Data for processing —
···

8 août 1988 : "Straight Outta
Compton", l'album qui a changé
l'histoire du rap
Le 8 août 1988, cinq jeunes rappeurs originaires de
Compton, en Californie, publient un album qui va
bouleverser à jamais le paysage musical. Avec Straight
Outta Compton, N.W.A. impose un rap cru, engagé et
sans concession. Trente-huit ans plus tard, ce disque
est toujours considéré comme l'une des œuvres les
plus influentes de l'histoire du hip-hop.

···

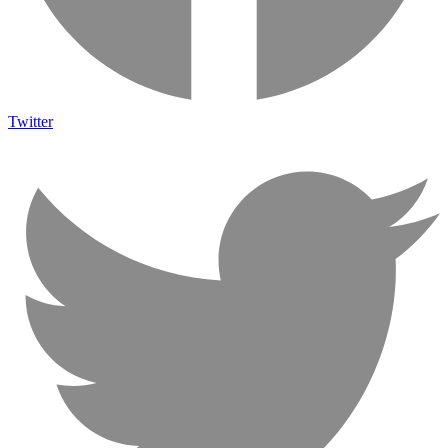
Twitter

···

Aim of the exercise —
Repeat the entries above verbatim, but only from the line that has "est toujours considéré" down to the line that has "plus influentes de l'histoire du hip-hop.", inclusive.

Solution below —
est toujours considéré comme l'une des œuvres les
plus influentes de l'histoire du hip-hop.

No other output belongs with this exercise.